Work to complete: Write out the entries below exactly, from the first line to the one with "TOR Blocking (285, 2352)", both ends included.

Working data:
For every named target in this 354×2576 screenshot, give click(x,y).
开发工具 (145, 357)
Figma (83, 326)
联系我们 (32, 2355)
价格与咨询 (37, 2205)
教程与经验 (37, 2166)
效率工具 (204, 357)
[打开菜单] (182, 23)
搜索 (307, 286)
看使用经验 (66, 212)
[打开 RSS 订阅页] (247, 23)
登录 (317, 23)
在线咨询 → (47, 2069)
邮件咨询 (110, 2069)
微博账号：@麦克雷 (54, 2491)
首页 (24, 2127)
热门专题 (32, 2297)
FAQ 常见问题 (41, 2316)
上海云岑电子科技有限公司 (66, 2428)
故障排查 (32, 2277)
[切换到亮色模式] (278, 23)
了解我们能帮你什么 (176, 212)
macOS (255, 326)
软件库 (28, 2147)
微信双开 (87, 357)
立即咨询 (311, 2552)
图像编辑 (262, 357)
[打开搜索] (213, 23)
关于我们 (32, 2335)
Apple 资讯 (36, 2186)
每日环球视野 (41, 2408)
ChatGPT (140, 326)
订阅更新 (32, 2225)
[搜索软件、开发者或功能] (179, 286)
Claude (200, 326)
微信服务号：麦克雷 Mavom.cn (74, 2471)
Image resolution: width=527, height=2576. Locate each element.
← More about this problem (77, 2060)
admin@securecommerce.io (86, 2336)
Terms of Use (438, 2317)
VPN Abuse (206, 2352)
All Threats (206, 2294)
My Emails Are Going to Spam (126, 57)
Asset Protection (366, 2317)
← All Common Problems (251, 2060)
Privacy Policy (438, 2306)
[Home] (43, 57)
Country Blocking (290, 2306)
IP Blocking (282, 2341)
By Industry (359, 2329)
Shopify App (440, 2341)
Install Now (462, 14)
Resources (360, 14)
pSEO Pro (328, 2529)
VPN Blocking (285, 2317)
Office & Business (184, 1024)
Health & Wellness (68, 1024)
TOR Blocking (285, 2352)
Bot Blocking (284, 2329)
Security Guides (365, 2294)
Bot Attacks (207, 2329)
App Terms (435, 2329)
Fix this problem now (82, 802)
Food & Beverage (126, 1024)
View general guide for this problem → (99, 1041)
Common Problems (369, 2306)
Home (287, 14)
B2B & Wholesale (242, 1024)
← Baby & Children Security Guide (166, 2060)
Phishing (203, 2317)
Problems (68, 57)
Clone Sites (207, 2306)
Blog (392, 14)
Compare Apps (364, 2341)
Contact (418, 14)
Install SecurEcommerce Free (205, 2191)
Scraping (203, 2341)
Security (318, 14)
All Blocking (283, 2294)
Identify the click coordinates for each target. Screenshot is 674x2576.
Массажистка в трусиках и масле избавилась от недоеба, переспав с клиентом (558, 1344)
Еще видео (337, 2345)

Output for this exercise:
For every named target in this 354×2576 screenshot, give click(x,y).
开发工具 (145, 357)
Figma (83, 326)
联系我们 (32, 2355)
价格与咨询 (37, 2205)
教程与经验 (37, 2166)
效率工具 (204, 357)
[打开菜单] (182, 23)
搜索 (307, 286)
看使用经验 (66, 212)
[打开 RSS 订阅页] (247, 23)
登录 (317, 23)
在线咨询 → (47, 2069)
邮件咨询 (110, 2069)
微博账号：@麦克雷 (54, 2491)
首页 (24, 2127)
热门专题 (32, 2297)
FAQ 常见问题 (41, 2316)
上海云岑电子科技有限公司 (66, 2428)
故障排查 (32, 2277)
[切换到亮色模式] (278, 23)
了解我们能帮你什么 (176, 212)
macOS (255, 326)
软件库 (28, 2147)
微信双开 (87, 357)
立即咨询 (311, 2552)
图像编辑 (262, 357)
[打开搜索] (213, 23)
关于我们 (32, 2335)
Apple 资讯 (36, 2186)
每日环球视野 (41, 2408)
ChatGPT (140, 326)
订阅更新 (32, 2225)
[搜索软件、开发者或功能] (179, 286)
Claude (200, 326)
微信服务号：麦克雷 Mavom.cn (74, 2471)
Image resolution: width=527, height=2576. Locate each element.
← More about this problem (77, 2060)
admin@securecommerce.io (86, 2336)
Terms of Use (438, 2317)
VPN Abuse (206, 2352)
All Threats (206, 2294)
My Emails Are Going to Spam (126, 57)
Asset Protection (366, 2317)
← All Common Problems (251, 2060)
Privacy Policy (438, 2306)
[Home] (43, 57)
Country Blocking (290, 2306)
IP Blocking (282, 2341)
By Industry (359, 2329)
Shopify App (440, 2341)
Install Now (462, 14)
Resources (360, 14)
pSEO Pro (328, 2529)
VPN Blocking (285, 2317)
Office & Business (184, 1024)
Health & Wellness (68, 1024)
TOR Blocking (285, 2352)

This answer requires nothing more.